HMT, Neyveli Lignite and Rashtriya Chemicals and Fertilisers (RCF) should be at the front of the queue for divestment in 2013-14, with the Government’s stake at present above the ceiling prescribed by the stock market regulator.
This is the last year for these companies to converge with the norm for 10 per cent public shareholding in PSUs, for which the a three-year timeframe was set in 2010, ending June 2013.
At present, the Government has a 98.88 per cent in HMT, while its holdings in Neyveli Lignite and RCF are closer to the threshold limit, at 93.56 per cent and 92.5 per cent, respectively. The rationale behind ensuring a minimum public shareholding in a company is to ensure that there is sufficient liquidity on these counters, thus resulting in a more efficient price discovery.
Govt sees it differently
But it would appear that a different set of companies top the Centre’s immediate priorities for disinvestment in the coming months. According to the Department of Disinvestment Web site, Steel Authority of India, Rashtriya Ispat Nigam, Bharat Heavy Electricals and the sick Tyre Corporation of India are the prime contenders for divestment as of now.
While RINL’s much-delayed IPO is expected to raise Rs 2,500 crore, the BHEL sell-off will garner about Rs 4,000 crore from 5 per cent divestment. The plan to divest 12.15 per cent in Nalco could mop up Rs 1,400 crore, while 10 per cent EIL divestment would raise Rs 800 crore.

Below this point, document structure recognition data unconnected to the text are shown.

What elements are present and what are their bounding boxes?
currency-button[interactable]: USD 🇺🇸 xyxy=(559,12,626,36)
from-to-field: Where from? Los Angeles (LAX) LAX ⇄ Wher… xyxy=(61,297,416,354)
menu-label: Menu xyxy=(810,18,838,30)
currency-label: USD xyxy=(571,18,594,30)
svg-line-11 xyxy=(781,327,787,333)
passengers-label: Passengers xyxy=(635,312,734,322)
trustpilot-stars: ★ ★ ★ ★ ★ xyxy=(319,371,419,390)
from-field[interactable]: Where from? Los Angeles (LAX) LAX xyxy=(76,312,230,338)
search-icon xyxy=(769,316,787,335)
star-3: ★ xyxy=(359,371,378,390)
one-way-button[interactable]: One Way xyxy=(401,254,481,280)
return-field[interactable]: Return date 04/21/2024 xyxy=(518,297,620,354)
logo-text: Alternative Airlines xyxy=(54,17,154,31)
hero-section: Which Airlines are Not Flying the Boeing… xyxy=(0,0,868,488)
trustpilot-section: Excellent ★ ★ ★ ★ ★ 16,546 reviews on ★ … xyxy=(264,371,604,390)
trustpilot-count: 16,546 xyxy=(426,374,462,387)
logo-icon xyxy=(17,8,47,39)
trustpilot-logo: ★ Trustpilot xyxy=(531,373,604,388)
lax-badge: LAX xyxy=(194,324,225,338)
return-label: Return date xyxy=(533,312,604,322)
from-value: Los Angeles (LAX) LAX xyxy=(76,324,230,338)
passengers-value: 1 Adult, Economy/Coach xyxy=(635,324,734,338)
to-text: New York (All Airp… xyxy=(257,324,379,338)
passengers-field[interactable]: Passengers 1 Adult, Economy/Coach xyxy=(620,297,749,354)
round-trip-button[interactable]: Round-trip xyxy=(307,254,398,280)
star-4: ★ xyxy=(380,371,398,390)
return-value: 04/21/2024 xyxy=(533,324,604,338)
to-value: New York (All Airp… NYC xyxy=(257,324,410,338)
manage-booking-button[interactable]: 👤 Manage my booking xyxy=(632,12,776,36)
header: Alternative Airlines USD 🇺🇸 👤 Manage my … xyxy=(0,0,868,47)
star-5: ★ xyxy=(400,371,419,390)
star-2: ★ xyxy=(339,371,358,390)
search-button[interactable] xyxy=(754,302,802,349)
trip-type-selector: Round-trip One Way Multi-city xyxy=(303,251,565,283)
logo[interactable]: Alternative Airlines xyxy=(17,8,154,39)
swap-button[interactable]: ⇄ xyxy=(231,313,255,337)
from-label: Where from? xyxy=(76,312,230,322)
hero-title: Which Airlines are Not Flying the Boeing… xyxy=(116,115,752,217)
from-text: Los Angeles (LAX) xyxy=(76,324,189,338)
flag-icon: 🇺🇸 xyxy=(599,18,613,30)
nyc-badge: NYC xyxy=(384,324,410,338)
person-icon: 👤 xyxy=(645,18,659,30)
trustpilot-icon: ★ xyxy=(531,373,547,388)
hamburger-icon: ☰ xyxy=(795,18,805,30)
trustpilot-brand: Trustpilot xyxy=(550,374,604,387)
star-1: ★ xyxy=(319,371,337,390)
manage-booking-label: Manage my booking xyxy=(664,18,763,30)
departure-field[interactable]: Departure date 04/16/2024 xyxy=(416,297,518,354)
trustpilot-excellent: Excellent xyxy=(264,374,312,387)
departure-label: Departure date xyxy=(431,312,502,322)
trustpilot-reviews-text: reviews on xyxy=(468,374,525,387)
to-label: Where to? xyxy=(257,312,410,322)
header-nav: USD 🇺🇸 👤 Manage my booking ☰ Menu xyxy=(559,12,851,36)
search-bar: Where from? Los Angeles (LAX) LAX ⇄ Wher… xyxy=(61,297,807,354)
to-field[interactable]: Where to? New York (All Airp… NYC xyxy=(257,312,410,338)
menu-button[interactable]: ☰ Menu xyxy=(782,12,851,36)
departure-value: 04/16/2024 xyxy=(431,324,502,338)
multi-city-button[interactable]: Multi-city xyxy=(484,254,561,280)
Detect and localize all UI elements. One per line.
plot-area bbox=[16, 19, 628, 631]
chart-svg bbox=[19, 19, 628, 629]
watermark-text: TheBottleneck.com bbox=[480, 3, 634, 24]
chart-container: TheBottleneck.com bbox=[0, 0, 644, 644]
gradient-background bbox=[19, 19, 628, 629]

SAIL’s big-ticket FPO (follow-on public offer) is already on the cards and a one-day share sale could take place as early as March 20. The Centre is expected to divest 10.82 per cent in the steel major, bringing down its stake to 75 per cent. It is expected to rake in Rs 3,500 crore.
Another offer slated for this month is 9.33 per cent divestment in trading giant MMTC for around Rs 7,000 crore. This will bring down the Government’s shareholding to 90 per cent.
But if the SAIL and MMTC FPOs take place before the end of the 2012-13 financial year, this will ensure that the Centre is able to meet the original 2012-13 Budget Estimate for a mop-up of Rs 30,000 crore through disinvestment, which was revised downward to Rs 24,000 crore.